• Exercise: Could the lines from the start of the data through the line with "転職サイト、就職サイト、求人サイト 運営者の方へ (803, 661)" be set down exactly, with no pictures among them?

• Dataset content:
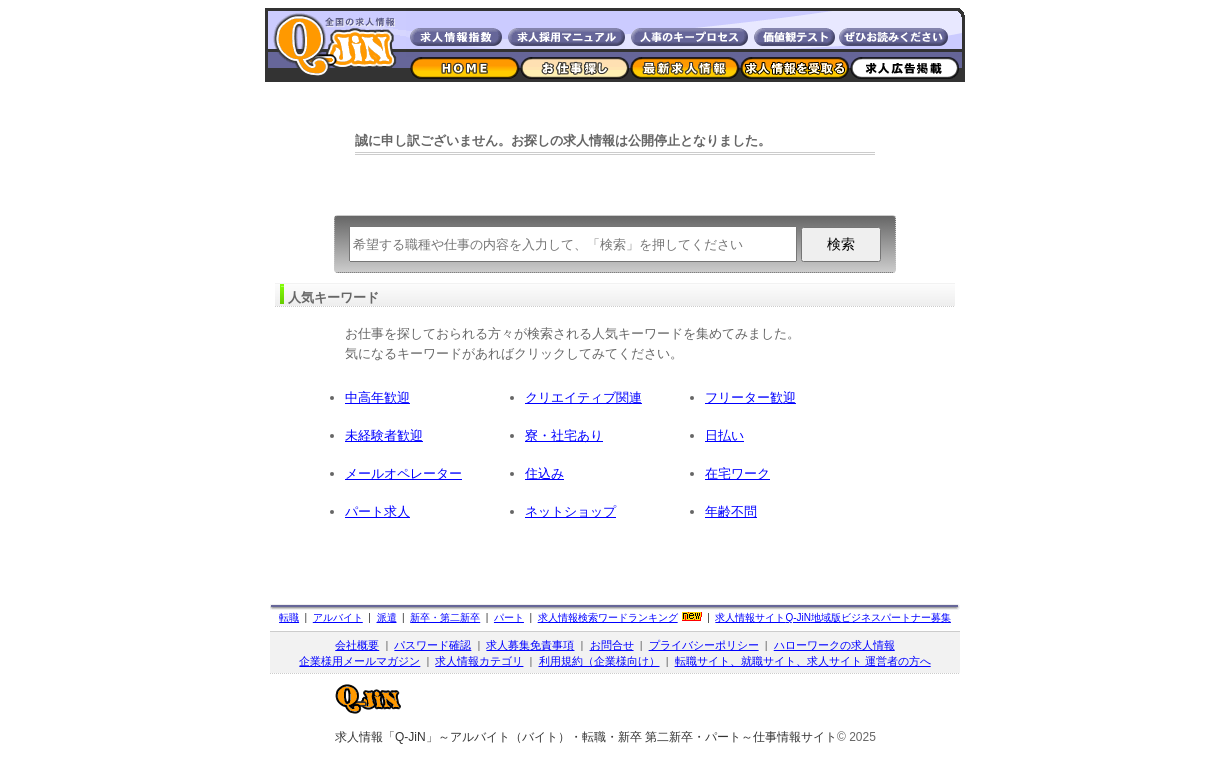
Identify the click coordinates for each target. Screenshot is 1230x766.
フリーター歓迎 (750, 397)
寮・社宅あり (564, 435)
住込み (544, 473)
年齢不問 (731, 511)
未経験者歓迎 (384, 435)
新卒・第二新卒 (445, 617)
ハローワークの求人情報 (834, 645)
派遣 (387, 617)
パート (509, 617)
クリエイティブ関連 (583, 397)
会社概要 (357, 645)
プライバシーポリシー (704, 645)
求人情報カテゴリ (479, 661)
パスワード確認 (432, 645)
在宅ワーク (737, 473)
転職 (289, 617)
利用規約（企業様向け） (599, 661)
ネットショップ (570, 511)
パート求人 (377, 511)
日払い (724, 435)
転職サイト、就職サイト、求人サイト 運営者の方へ (803, 661)
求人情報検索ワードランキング (608, 617)
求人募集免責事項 (530, 645)
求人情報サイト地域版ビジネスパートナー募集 (833, 617)
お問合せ (612, 645)
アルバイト (338, 617)
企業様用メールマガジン (359, 661)
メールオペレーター (403, 473)
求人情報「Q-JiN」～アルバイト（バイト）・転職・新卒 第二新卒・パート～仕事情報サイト (586, 737)
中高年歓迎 (377, 397)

• Task response:
Identify the click coordinates for each target. Screenshot is 1230x766.
フリーター歓迎 (750, 397)
寮・社宅あり (564, 435)
住込み (544, 473)
年齢不問 (731, 511)
未経験者歓迎 (384, 435)
新卒・第二新卒 (445, 617)
ハローワークの求人情報 (834, 645)
派遣 (387, 617)
パート (509, 617)
クリエイティブ関連 (583, 397)
会社概要 (357, 645)
プライバシーポリシー (704, 645)
求人情報カテゴリ (479, 661)
パスワード確認 (432, 645)
在宅ワーク (737, 473)
転職 (289, 617)
利用規約（企業様向け） (599, 661)
ネットショップ (570, 511)
パート求人 (377, 511)
日払い (724, 435)
転職サイト、就職サイト、求人サイト 運営者の方へ (803, 661)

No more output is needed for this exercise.